Image Distance Learning for Probabilistic Dose–Volume Histogram and Spatial Dose Prediction in Radiation Therapy Treatment Planning

Detta är en Master-uppsats från KTH/Matematisk statistik

Sammanfattning: Construction of radiotherapy treatments for cancer is a laborious and time consuming task. At the same time, when presented with a treatment plan, an oncologist can quickly judge whether or not it is suitable. This means that the problem of constructing these treatment plans is well suited for automation. This thesis investigates a novel way of automatic treatment planning. The treatment planning system this pipeline is constructed for provides dose mimicking functionality with probability density functions of dose–volume histograms (DVHs) and spatial dose as inputs. Therefore this will be the output of the pipeline. The input is historically treated patient scans, segmentations and spatial doses. The approach involves three modules which are individually replaceable with little to no impact on the remaining two modules.

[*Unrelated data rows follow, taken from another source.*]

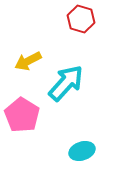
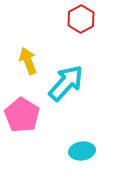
red hexagon: rotated 16 degrees clockwise
yellow arrow: rotated 96 degrees clockwise
cyan ellipse: rotated 10 degrees clockwise
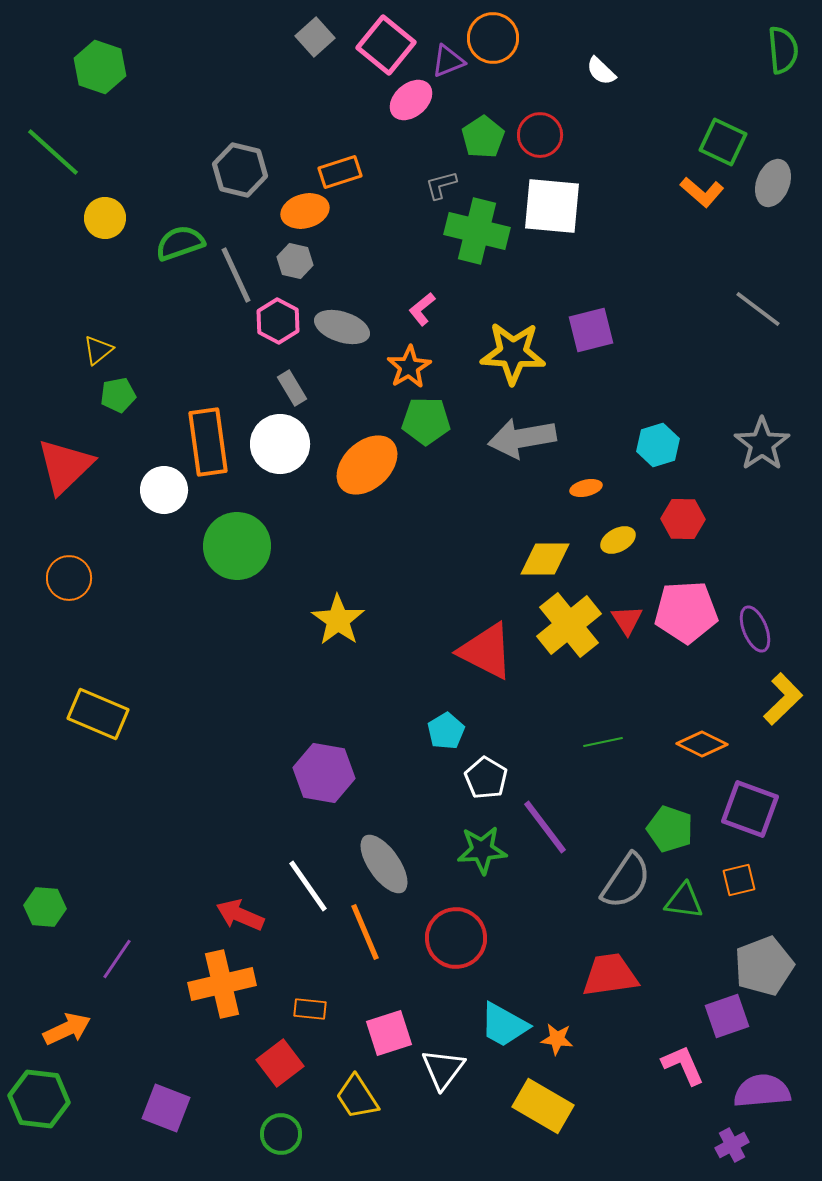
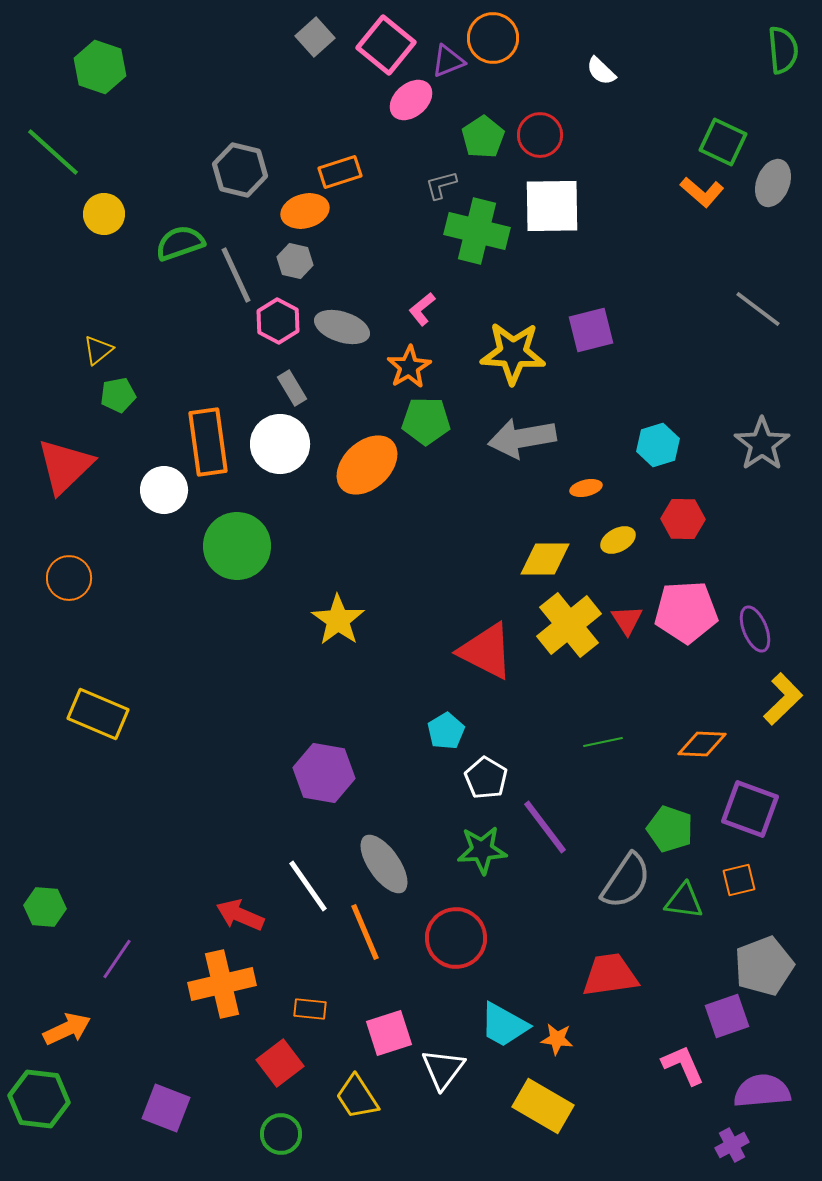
white square at (552, 206): rotated 6 degrees counterclockwise
yellow circle at (105, 218): moved 1 px left, 4 px up
orange diamond at (702, 744): rotated 24 degrees counterclockwise
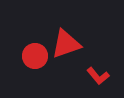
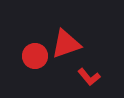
red L-shape: moved 9 px left, 1 px down
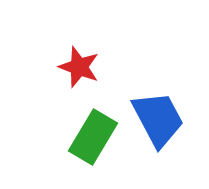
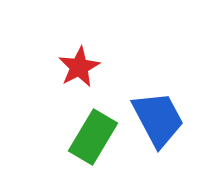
red star: rotated 24 degrees clockwise
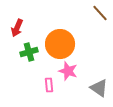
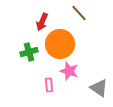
brown line: moved 21 px left
red arrow: moved 25 px right, 6 px up
pink star: moved 1 px right
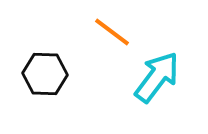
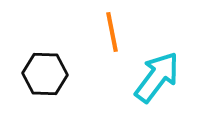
orange line: rotated 42 degrees clockwise
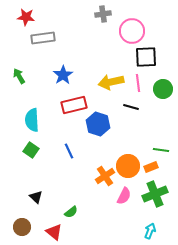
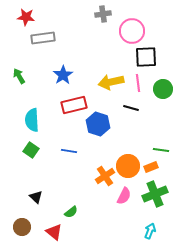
black line: moved 1 px down
blue line: rotated 56 degrees counterclockwise
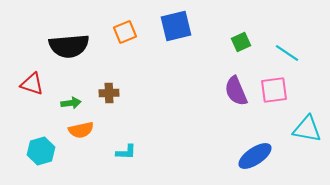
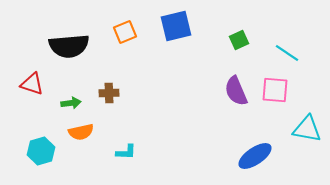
green square: moved 2 px left, 2 px up
pink square: moved 1 px right; rotated 12 degrees clockwise
orange semicircle: moved 2 px down
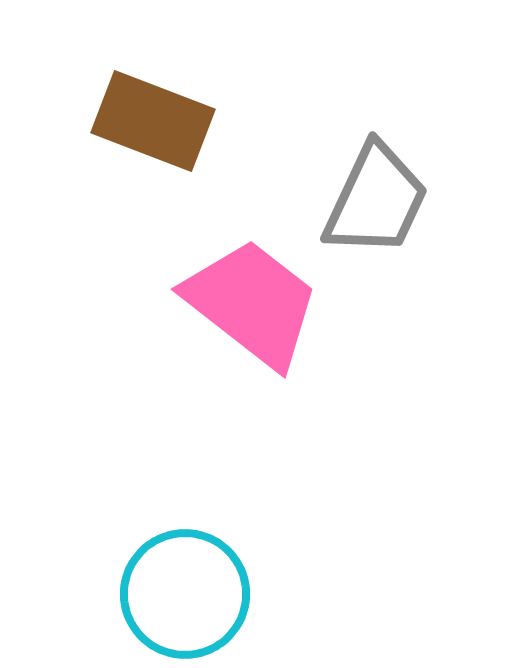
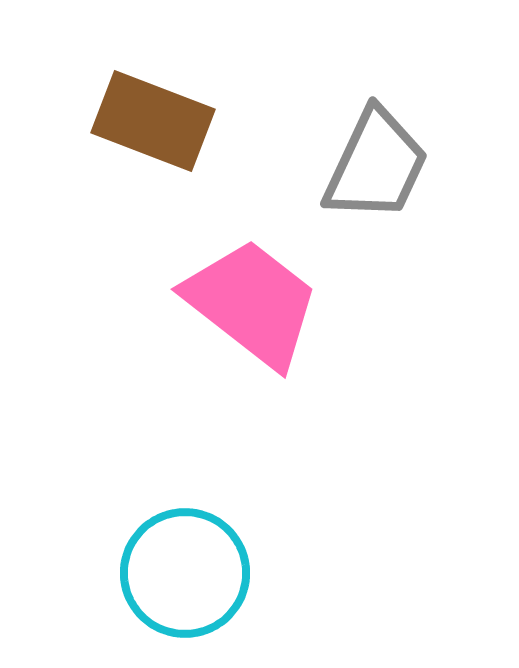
gray trapezoid: moved 35 px up
cyan circle: moved 21 px up
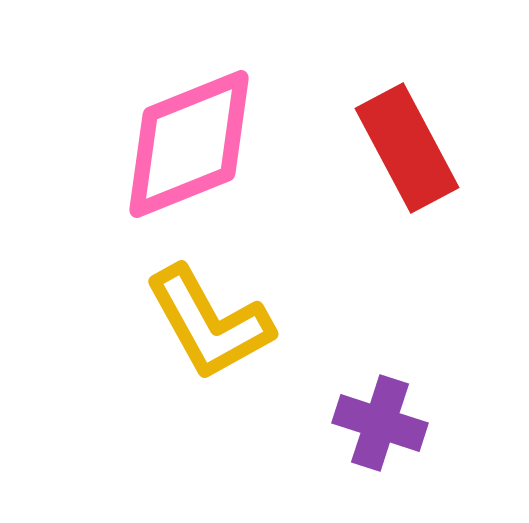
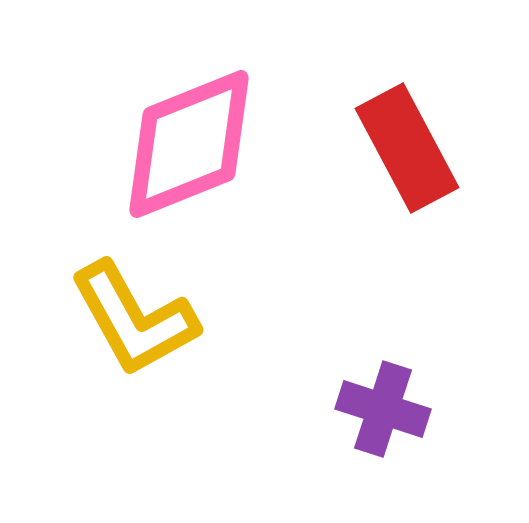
yellow L-shape: moved 75 px left, 4 px up
purple cross: moved 3 px right, 14 px up
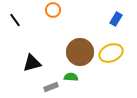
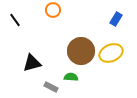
brown circle: moved 1 px right, 1 px up
gray rectangle: rotated 48 degrees clockwise
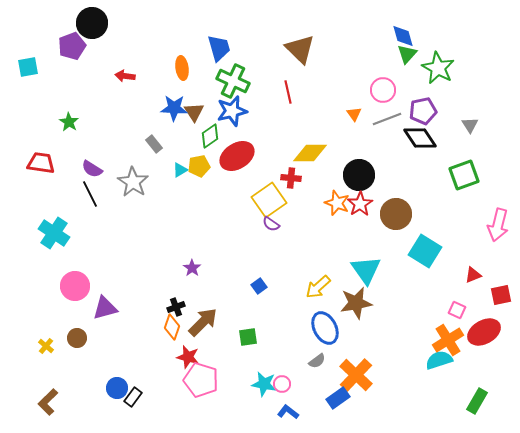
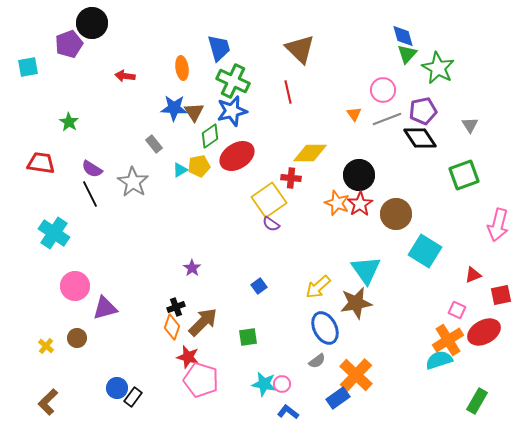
purple pentagon at (72, 46): moved 3 px left, 2 px up
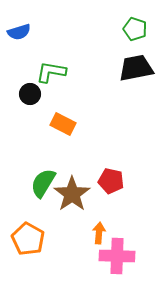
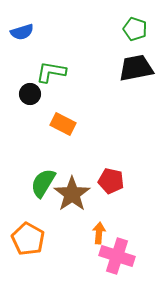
blue semicircle: moved 3 px right
pink cross: rotated 16 degrees clockwise
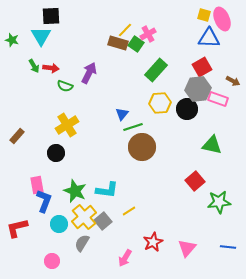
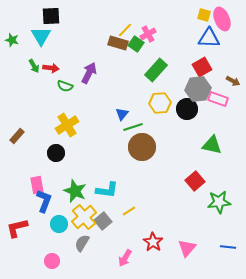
red star at (153, 242): rotated 12 degrees counterclockwise
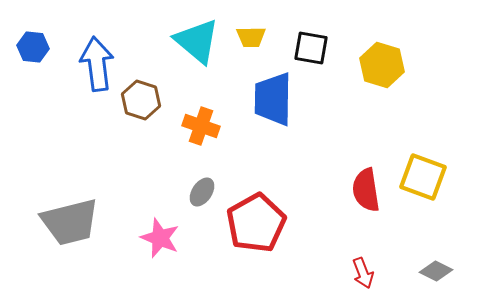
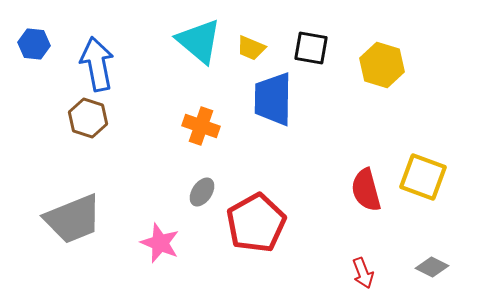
yellow trapezoid: moved 11 px down; rotated 24 degrees clockwise
cyan triangle: moved 2 px right
blue hexagon: moved 1 px right, 3 px up
blue arrow: rotated 4 degrees counterclockwise
brown hexagon: moved 53 px left, 18 px down
red semicircle: rotated 6 degrees counterclockwise
gray trapezoid: moved 3 px right, 3 px up; rotated 8 degrees counterclockwise
pink star: moved 5 px down
gray diamond: moved 4 px left, 4 px up
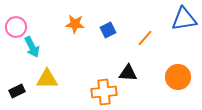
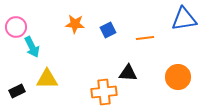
orange line: rotated 42 degrees clockwise
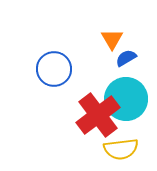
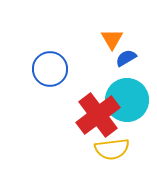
blue circle: moved 4 px left
cyan circle: moved 1 px right, 1 px down
yellow semicircle: moved 9 px left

The modules are: an autoencoder as a feature extractor to concretise important features of a patient segmentation, a distance optimisation step to learn a distance in the previously constructed feature space and, finally, a probabilistic spatial dose estimation module using sparse pseudo-input Gaussian processes trained on voxel features. Although performance evaluation in terms of clinical plan quality was beyond the scope of this thesis, numerical results show that the proposed pipeline is successful in capturing salient features of patient geometry as well as predicting reasonable probability distributions for DVH and spatial dose. Its loosely connected nature also gives hope that some parts of the pipeline can be utilised in future work.